Harcèlement sexuel au travail: les Canadiens appelés à participer à un sondage

TORONTO – Les Canadiens qui veulent partager avec le gouvernement fédéral leur point de vue sur le problème du harcèlement et des violences à caractère sexuel en milieu de travail ne disposent plus que d’une semaine pour remplir un sondage en ligne à ce sujet.

Lancée le 14 février, cette consultation par le biais d’internet se termine le 3 mars.

Le coup de sonde vise à mettre le gouvernement au parfum des perceptions de la population relativement à cet enjeu, alors qu’Ottawa évalue les différentes façons de faire face aux cas de harcèlement sexuel dans les environnements de travail qui relèvent de sa juridiction.

Les employés sous juridiction fédérale constituent environ six pour cent de la main-d’oeuvre canadienne. Le gouvernement de Justin Trudeau pourrait notamment apporter certains changements au Code canadien du travail.

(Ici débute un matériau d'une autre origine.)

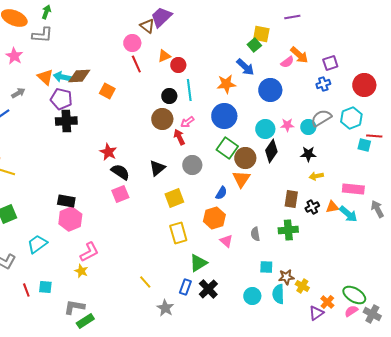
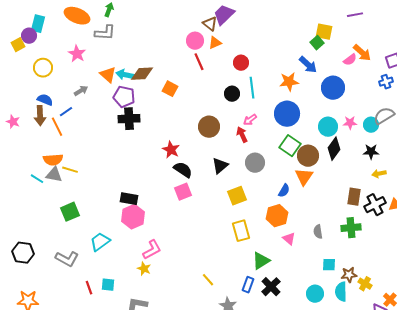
orange triangle: (164, 56) -> (215, 43), moved
brown circle: (162, 119) -> (209, 127), moved
black cross: (312, 207) -> (375, 205), size x1.5

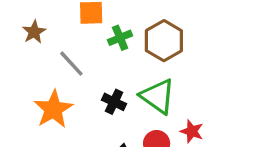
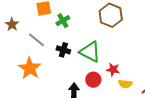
brown hexagon: (164, 41) -> (111, 15), moved
black cross: (114, 102) -> (63, 50), moved

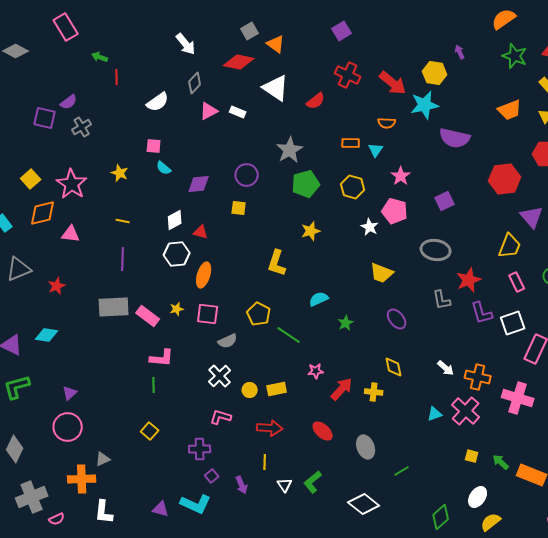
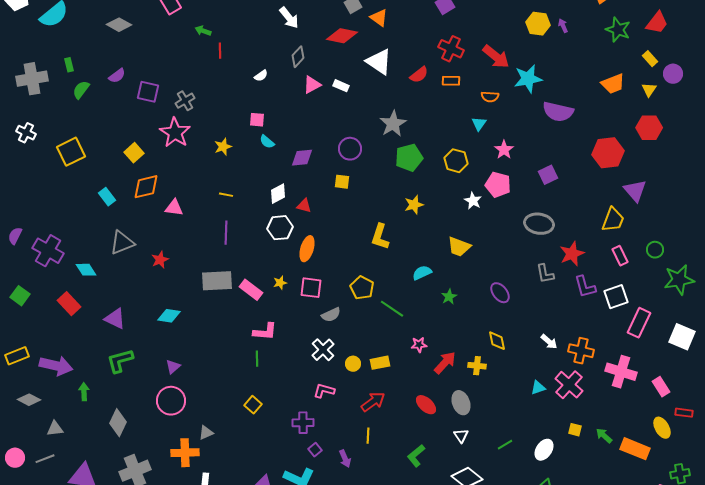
yellow hexagon: (435, 73) -> (538, 24), moved
purple semicircle: (69, 102) -> (117, 76), moved
white semicircle: (158, 102) -> (261, 76), size x0.6
orange rectangle: (351, 143) -> (451, 81), moved
yellow star: (120, 173) -> (223, 147), turned 30
pink star: (72, 184) -> (175, 133), moved
yellow trapezoid: (382, 273) -> (459, 247), moved
cyan diamond: (47, 335) -> (169, 316), moved
red arrow: (270, 428) -> (373, 402), turned -40
gray ellipse: (366, 447) -> (461, 403), moved
white triangle: (285, 485) -> (461, 436), moved
white ellipse: (478, 497) -> (544, 450), moved

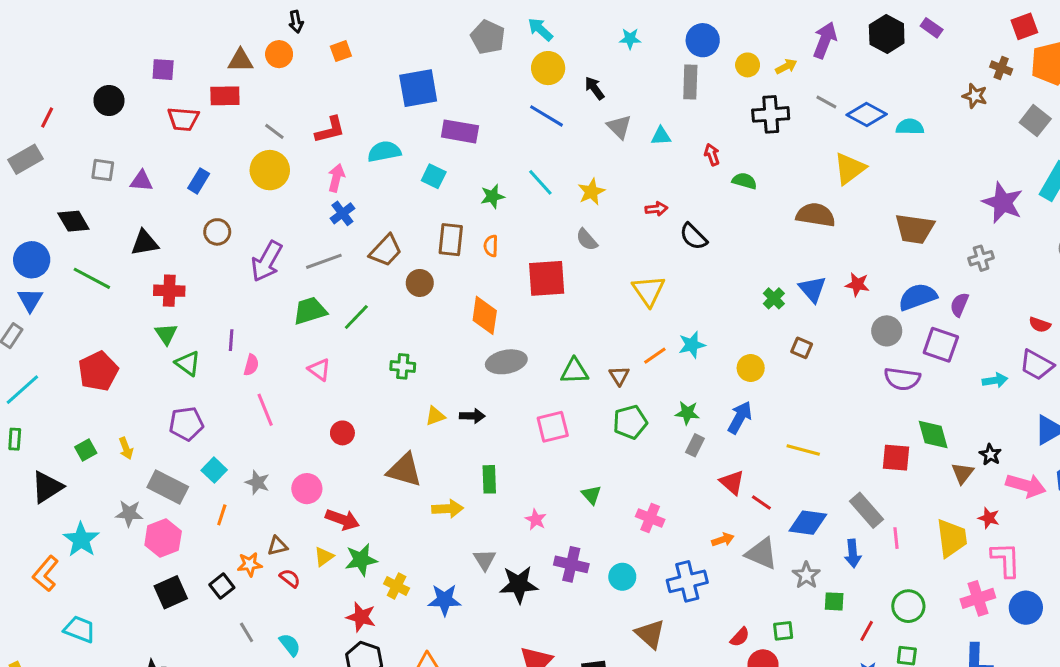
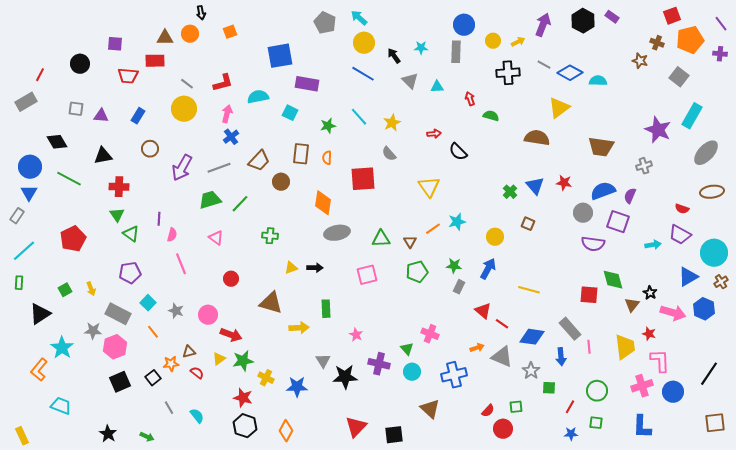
cyan star: (630, 39) -> (421, 48), moved
green triangle: (591, 495) -> (407, 349), moved
orange line: (222, 515) -> (153, 332), turned -56

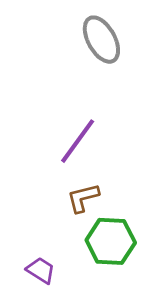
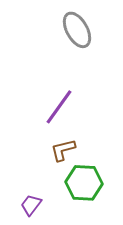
purple trapezoid: (41, 270) -> (31, 205), turned -85

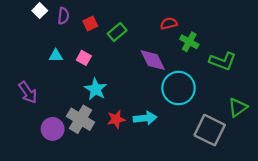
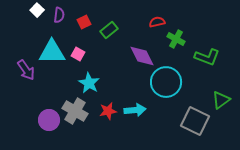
cyan triangle: (56, 56) -> (52, 52), size x2.0
purple arrow: (28, 92) -> (26, 70), moved

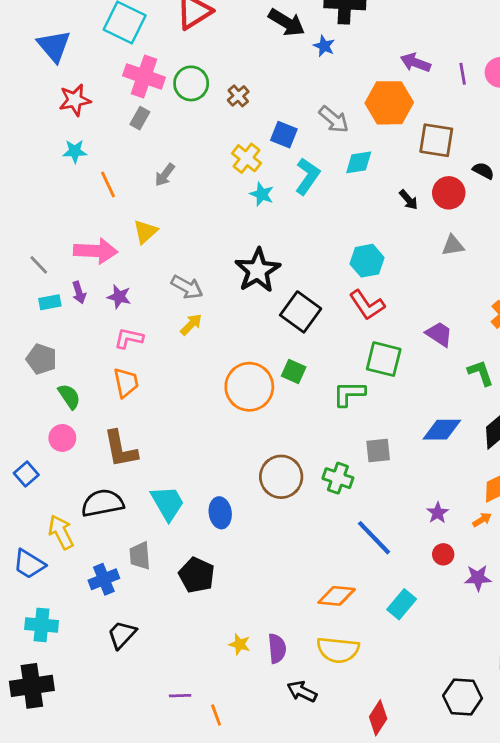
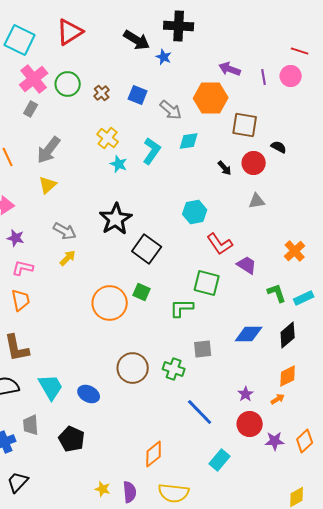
pink cross: (144, 76) -> (34, 79), turned 32
blue square: (284, 135) -> (138, 95), moved
gray arrow: (165, 175) -> (49, 150), size x1.6
yellow triangle: (145, 232) -> (48, 185), moved
red L-shape: (367, 305) -> (220, 244), moved
blue ellipse: (220, 513) -> (89, 394), turned -55
red circle: (443, 554) -> (250, 424), size x1.6
orange diamond: (337, 596) -> (154, 454), moved, turned -44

Le sondage mené en ligne permettra à Ottawa de prendre le pouls de la prévalence des actes de harcèlement et de violence sexuels tout en identifiant les comportements qui y sont liés, avait fait valoir le gouvernement dans le communiqué qui annonçait le lancement de l’exercice consultatif.

Les risques contribuant à l’essor de tels cas dans un environnement professionnel pourront par ailleurs être mis en lumière, avait-on souligné. De même, les ressources qui peuvent être mises à disposition de façon efficace seront mieux déterminées, plaide le gouvernement.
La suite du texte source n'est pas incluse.